▶ [Collected data]
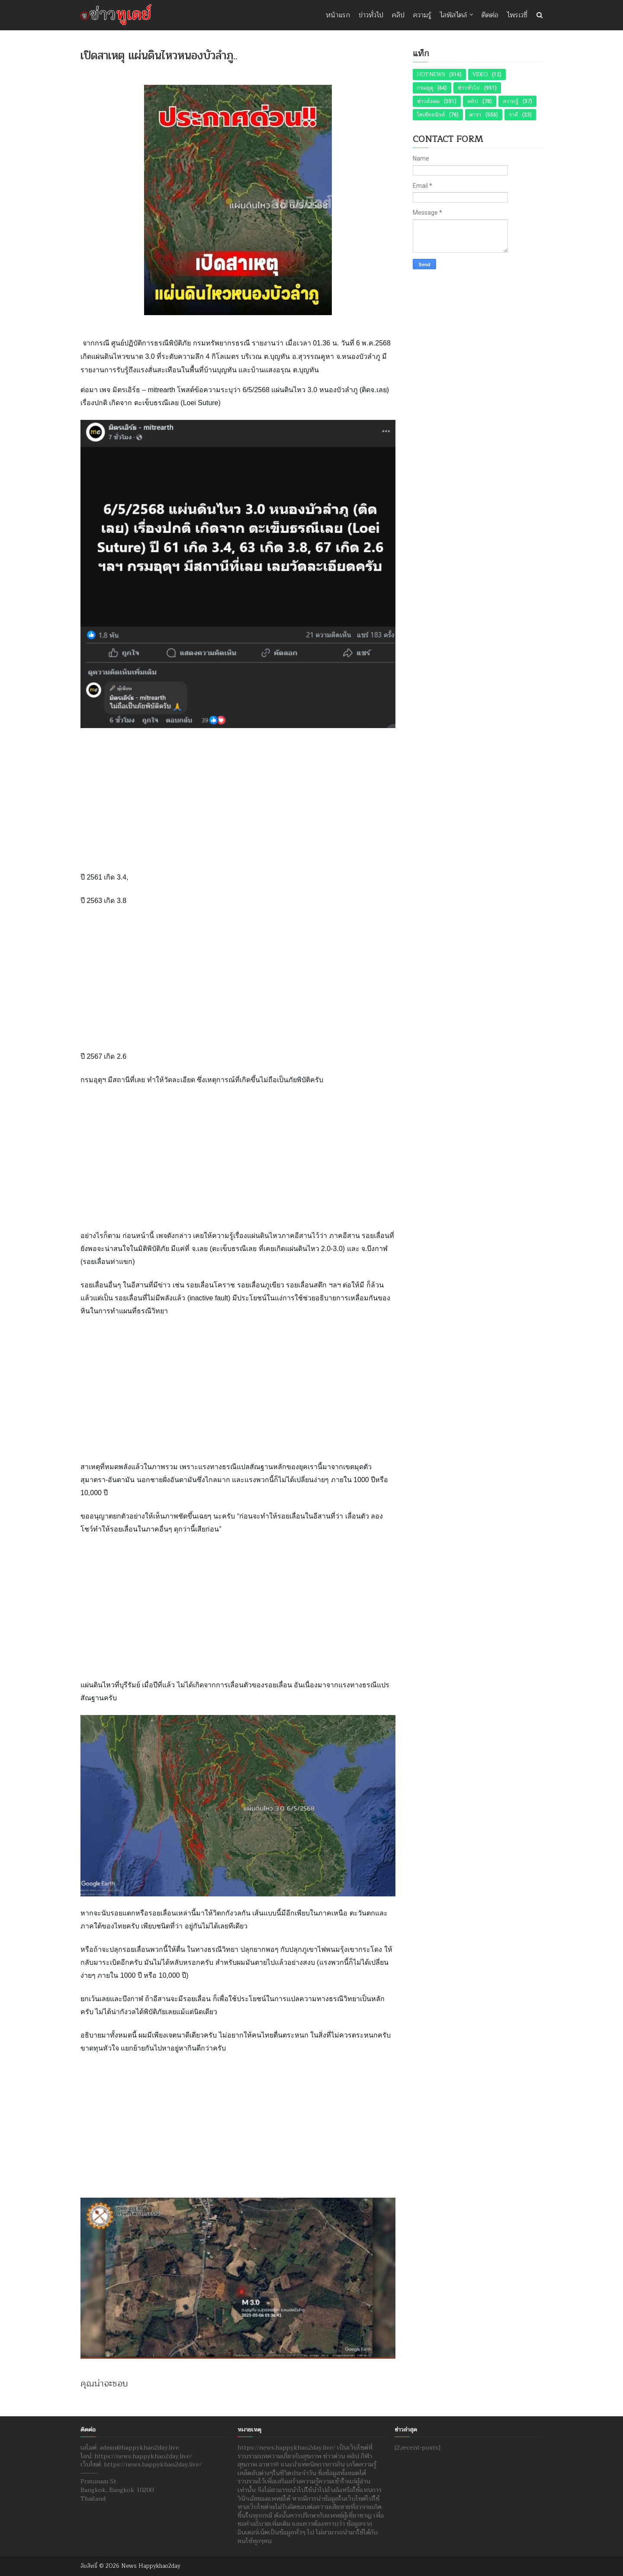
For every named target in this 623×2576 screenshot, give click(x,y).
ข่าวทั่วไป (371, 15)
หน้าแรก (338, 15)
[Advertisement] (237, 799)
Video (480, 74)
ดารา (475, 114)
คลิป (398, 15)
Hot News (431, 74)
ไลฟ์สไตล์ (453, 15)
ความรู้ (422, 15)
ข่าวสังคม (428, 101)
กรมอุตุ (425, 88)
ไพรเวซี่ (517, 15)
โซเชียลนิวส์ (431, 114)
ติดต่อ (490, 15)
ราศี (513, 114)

▶ [Work order] Each line of the data is to be duplicated exactly; pictures stay out of the copy.

▶ [Finished task]
For every named target in this 623×2576 screenshot, give click(x,y).
ข่าวทั่วไป (371, 15)
หน้าแรก (338, 15)
[Advertisement] (237, 799)
Video (480, 74)
ดารา (475, 114)
คลิป (398, 15)
Hot News (431, 74)
ไลฟ์สไตล์ (453, 15)
ความรู้ (422, 15)
ข่าวสังคม (428, 101)
กรมอุตุ (425, 88)
ไพรเวซี่ (517, 15)
โซเชียลนิวส์ (431, 114)
ติดต่อ (490, 15)
ราศี (513, 114)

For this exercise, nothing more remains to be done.